Tour (dpa) - Im Kampf gegen Lance Armstrong droht Jan Ullrich ein neuer Rückschlag. Nur drei Tage nach dem aus Sicht der deutschen Tour-Hoffnung ernüchternden Auftakt bittet der schier übermächtige Amerikaner beim Mannschaftzeitfahren zum nächsten Duell.
Verläuft dieser Wettbewerb ähnlich wie in den vergangenen Jahren, als das Armstrong-Team der Konkurrenz auf und davon fuhr, dürfte es bei T-Mobile wieder lange Gesichter geben. Von solch wenig verheißungsvollen Prognosen will Teamchef Mario Kummer jedoch nichts wissen: «Warum sollen wir an diese Aufgabe so negativ rangehen. Für uns ist es realistisch, unter die ersten sechs zu kommen.»
Eine Domäne des Bonner Rennstalls war der kollektive Kampf gegen die Uhr nie. Nur zwei Mal bereiteten sich die neun Fahrer auf diese Aufgabe vor: in der Vorwoche auf der 67,5 Kilometer langen Wettkampf-Strecke von Tours nach Blois und Mitte Juni in der Nähe von Bonn. Ein ähnlich perfektes Zusammenspiel der Fahrer wie im Team Discovery Channel ist das Maß aller Dinge. Auf dem Weg zu seinen letzten Gesamtsiegen war das Mannschaftszeitfahren für Armstrong ein wichtiges Mosaiksteinchen. Der Vorteil: Schon vor den Bergen hatte er sich von den Klassement-Favoriten abgesetzt. Zudem war der psychologische Effekt immens. Der Erfolg im Kollektiv schweißte für die weiteren Aufgaben zusammen.
Einen ähnlichen Rückenwind wünscht sich auch Jan Ullrich. Doch dazu ist eine deutliche Leistungssteigerung vonnöten. Im vergangenen Jahr kam sein Team nach Stürzen und Defekten am Ende einer ähnlich langen Etappe wie in diesem Jahr 1:19 Minuten hinter der Armstrong-Mannschaft ins Ziel, profitierte aber von der neu eingeführten Zeitregel, die den Rückstand auf 40 Sekunden für den Viertplatzierten verkürzte.

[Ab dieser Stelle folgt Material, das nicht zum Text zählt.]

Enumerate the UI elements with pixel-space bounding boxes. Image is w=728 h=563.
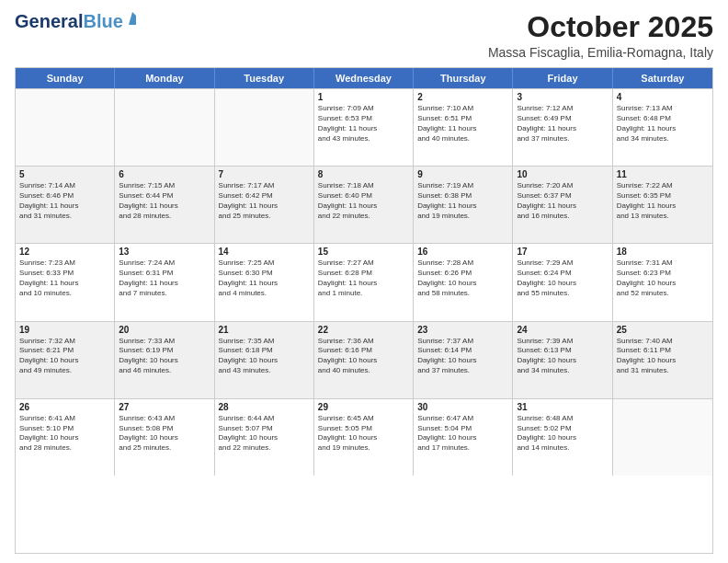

Neben dem amerikanischen Team Discovery Channel gilt der dänische Rennstall CSC als Favorit. Beide Mannschaften brillierten bereits beim Einzelzeitfahren zum Tourauftakt und gehen deshalb zuletzt auf die Strecke. Das Privileg des letzten Starters hat das Riis-Team. Der gute Auftakt in die 92. Grande Boucle ist für den Berliner Jens Voigt (CSC) jedoch keine Garantie für einen ähnlichen Erfolg: «Im letzten Jahr sind wir einen Super-Prolog gefahren und im Teamzeitfahren nur Fünfter geworden.»
Hans-Michael Holczer teilt diese Skepsis von Voigt nicht: «Discovery Channel und CSC werden das Rennen unter sich ausmachen. Danach folgen acht in etwa gleichwertige Mannschaften.» Liebend gern würde der Manager vom Team Gerolsteiner es sehen, wenn seine Fahrer am Ende des prestigeträchtigen Wettbewerbs vor denen in den Magenta farbenen Trikots in Blois ankämen. Ganz auszuschließen ist das nicht: Beim Mannschaftszeitfahren der Pro-Tour in Eindhoven vor drei Wochen dominierten die Gerolsteiner als Sieger. Allerdings trat damals kein Team in Tour-Besetzung an.
Besonders beliebt ist der Wettbewerb bei den meisten Fahrern nicht. Im Kreise seiner Mitstreiter will sich niemand gern eine Blöße geben und womöglich für einen Rückschlag seines Kapitäns verantwortlich gemacht werden. Zudem drohen folgenschwere Stürze: Im vergangenen Jahr kamen bei schwierigen Bedingungen im Dauerregen nur zwei Teams (US-Postal, Euskaltel) mit allen neun Fahrern ins Ziel.